▶ _Task details_:
Reproduce each line of the entries that carries "close".

▶ _Records for processing_:

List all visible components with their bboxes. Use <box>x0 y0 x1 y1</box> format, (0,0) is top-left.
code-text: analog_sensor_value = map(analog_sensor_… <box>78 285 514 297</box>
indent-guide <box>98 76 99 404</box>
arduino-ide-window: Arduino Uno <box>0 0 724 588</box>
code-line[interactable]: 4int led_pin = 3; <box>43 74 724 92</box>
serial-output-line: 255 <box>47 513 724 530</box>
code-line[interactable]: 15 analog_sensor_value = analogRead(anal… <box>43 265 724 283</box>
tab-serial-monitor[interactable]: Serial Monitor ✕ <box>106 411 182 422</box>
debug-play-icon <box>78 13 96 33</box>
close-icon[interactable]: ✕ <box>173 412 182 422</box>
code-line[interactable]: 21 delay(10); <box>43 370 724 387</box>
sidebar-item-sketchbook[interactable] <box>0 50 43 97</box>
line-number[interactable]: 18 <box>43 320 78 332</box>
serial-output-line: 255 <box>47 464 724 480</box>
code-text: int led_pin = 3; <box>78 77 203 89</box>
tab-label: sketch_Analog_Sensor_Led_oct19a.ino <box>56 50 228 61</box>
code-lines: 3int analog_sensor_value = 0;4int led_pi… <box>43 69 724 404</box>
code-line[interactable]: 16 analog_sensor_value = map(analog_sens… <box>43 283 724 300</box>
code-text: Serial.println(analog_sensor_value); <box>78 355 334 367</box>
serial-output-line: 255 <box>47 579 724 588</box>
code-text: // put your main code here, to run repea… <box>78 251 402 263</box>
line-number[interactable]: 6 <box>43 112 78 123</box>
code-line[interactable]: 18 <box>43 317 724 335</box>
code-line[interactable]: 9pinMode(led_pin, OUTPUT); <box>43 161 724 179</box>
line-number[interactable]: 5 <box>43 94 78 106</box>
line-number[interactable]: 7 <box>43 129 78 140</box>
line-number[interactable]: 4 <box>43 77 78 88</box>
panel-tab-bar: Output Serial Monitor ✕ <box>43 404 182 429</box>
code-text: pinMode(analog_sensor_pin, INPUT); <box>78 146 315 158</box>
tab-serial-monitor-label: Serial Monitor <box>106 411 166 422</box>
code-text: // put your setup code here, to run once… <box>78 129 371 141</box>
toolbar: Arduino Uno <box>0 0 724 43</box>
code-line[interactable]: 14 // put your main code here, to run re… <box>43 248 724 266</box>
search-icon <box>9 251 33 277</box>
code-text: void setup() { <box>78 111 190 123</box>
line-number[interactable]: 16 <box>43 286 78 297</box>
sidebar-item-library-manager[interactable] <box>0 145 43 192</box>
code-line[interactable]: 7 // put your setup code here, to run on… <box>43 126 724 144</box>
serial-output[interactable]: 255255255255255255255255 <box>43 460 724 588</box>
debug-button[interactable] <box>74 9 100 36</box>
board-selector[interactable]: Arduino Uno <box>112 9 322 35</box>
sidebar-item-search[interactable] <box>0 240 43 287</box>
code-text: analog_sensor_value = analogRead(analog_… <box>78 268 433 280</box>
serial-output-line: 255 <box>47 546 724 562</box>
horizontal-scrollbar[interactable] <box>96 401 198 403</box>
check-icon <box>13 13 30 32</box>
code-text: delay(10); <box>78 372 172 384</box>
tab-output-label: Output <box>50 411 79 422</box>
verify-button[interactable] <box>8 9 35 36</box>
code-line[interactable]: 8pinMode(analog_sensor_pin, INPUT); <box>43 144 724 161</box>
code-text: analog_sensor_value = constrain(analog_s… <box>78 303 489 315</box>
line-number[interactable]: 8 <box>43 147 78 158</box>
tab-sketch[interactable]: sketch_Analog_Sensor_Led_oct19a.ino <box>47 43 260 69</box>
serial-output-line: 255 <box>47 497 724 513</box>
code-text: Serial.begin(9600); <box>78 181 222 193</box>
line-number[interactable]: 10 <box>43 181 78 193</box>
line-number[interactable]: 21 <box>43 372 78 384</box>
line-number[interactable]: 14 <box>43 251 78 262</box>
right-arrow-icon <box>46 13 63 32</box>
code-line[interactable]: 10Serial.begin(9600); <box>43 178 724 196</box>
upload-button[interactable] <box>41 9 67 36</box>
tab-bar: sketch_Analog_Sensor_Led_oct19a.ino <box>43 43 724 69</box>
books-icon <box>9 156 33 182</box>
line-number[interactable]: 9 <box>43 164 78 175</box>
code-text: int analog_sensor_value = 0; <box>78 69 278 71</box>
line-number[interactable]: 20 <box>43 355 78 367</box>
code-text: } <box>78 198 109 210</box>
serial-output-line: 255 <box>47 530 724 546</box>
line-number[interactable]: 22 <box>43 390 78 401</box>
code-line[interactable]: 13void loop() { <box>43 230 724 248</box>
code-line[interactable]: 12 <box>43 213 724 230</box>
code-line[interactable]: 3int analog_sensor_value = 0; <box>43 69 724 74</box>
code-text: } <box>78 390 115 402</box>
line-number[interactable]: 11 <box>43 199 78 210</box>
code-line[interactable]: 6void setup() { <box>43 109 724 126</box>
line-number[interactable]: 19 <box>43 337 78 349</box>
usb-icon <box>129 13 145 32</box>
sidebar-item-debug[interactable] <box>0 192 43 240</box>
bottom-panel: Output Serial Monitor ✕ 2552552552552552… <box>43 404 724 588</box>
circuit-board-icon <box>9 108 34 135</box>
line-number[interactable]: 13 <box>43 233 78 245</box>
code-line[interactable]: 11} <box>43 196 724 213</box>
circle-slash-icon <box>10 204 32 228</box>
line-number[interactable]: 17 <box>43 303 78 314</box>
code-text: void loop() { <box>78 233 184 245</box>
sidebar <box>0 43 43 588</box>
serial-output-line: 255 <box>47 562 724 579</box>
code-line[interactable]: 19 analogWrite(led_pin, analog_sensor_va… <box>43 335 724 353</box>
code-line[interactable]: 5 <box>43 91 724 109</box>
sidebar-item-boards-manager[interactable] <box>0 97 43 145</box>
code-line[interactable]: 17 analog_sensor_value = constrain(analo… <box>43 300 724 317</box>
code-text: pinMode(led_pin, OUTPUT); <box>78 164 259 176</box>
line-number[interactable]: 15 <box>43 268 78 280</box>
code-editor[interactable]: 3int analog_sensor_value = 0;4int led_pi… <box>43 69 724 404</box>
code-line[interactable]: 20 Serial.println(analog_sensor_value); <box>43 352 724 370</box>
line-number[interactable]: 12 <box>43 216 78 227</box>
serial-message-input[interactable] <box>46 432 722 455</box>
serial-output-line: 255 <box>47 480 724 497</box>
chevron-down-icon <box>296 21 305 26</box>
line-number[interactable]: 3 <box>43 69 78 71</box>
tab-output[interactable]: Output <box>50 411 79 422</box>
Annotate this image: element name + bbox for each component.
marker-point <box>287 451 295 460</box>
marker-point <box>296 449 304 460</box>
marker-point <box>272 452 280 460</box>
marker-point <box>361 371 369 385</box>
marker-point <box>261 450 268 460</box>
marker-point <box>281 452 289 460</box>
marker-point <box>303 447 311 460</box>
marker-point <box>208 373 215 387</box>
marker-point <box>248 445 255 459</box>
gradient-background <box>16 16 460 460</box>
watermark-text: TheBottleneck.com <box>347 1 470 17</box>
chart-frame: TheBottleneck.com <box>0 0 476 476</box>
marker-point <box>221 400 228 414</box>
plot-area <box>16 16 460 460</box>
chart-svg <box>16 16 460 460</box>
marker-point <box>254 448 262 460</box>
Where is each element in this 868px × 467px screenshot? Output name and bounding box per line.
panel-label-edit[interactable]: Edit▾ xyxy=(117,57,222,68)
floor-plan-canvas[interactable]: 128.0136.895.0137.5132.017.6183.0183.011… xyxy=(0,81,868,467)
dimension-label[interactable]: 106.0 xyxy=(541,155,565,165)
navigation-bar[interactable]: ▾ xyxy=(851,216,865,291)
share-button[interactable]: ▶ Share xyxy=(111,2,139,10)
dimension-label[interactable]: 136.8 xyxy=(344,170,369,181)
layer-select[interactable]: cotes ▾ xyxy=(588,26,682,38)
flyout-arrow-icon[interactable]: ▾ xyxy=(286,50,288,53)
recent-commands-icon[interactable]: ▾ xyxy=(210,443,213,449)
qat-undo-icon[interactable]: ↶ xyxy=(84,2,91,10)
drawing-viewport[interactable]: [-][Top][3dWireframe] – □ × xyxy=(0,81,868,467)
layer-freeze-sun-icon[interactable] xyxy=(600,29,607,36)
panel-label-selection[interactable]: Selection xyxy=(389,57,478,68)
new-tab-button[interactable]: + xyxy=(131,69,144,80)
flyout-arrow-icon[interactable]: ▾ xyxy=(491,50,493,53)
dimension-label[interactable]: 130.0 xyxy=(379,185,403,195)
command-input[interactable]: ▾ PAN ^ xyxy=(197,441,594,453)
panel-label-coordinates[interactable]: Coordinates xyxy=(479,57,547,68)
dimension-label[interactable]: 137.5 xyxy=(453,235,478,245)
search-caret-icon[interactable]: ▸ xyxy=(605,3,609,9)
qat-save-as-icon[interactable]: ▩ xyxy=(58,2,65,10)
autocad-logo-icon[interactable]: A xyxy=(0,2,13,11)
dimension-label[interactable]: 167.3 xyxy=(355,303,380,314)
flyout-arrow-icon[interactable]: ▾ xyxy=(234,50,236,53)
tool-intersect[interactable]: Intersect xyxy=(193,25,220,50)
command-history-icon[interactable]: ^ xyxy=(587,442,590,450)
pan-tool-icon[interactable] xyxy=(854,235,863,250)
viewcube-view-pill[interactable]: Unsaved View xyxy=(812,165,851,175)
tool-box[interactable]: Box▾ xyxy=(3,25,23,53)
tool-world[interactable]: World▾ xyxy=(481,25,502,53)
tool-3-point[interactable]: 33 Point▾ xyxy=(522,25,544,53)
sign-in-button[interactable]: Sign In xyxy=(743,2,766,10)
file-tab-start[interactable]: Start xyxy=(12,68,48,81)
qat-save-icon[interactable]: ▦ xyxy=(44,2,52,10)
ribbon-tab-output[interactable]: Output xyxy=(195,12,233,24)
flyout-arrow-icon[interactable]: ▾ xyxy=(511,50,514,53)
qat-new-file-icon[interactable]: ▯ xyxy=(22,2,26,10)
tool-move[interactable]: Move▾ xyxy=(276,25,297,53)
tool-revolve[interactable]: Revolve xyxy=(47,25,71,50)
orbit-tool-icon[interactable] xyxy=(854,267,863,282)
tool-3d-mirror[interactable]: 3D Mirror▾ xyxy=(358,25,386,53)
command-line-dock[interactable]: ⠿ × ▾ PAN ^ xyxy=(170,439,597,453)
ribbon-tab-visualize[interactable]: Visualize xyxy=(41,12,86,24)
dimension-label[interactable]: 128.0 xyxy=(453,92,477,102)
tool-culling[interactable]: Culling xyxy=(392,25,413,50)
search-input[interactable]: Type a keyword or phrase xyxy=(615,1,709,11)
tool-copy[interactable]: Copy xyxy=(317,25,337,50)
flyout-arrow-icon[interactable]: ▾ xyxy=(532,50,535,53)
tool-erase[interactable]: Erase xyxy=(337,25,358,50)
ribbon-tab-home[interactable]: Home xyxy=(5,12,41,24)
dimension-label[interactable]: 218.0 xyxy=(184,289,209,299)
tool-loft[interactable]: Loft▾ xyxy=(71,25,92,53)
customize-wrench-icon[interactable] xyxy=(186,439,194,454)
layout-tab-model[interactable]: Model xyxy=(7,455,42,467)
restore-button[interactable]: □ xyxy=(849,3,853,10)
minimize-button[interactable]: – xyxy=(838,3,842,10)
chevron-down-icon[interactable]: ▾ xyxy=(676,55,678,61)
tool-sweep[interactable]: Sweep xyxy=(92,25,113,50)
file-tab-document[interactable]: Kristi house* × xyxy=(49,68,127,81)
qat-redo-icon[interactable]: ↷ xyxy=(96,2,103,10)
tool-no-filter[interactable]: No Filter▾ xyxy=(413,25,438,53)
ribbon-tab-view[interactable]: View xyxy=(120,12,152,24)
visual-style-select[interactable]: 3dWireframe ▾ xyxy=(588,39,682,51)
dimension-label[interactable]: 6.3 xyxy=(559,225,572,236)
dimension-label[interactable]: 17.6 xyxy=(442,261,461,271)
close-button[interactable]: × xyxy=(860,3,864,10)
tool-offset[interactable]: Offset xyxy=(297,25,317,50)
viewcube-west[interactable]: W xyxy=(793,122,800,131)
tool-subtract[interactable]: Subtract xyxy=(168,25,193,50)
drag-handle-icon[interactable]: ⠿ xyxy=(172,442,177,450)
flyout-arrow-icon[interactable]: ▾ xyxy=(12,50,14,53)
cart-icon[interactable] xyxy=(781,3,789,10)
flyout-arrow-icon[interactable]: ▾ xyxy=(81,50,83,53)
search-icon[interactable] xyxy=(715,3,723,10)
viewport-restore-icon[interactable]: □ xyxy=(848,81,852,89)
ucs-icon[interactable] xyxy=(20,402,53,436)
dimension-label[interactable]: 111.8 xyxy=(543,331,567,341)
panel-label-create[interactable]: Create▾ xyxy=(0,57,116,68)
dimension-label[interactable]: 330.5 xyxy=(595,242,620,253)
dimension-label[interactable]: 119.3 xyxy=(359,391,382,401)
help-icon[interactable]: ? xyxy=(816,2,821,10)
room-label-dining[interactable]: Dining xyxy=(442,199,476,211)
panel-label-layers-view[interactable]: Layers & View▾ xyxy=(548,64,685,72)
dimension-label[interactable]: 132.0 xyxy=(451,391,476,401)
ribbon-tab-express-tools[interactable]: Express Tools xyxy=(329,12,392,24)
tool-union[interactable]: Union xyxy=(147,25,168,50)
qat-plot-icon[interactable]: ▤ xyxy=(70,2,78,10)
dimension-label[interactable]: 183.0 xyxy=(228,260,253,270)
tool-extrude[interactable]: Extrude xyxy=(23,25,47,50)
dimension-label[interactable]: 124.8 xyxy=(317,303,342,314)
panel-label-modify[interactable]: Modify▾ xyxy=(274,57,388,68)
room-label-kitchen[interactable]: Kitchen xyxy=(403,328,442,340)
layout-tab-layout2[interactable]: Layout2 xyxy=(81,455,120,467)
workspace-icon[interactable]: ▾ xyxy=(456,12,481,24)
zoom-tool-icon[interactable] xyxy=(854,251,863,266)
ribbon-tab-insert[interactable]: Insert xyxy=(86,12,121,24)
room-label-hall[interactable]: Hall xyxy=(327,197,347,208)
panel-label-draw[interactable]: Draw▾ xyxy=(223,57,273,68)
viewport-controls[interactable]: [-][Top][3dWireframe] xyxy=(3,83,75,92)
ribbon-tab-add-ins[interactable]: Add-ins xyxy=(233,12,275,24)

▶ _Output of the exercise_:
close-icon[interactable]: ✕ <box>173 412 182 422</box>
close-button[interactable]: × xyxy=(860,3,864,10)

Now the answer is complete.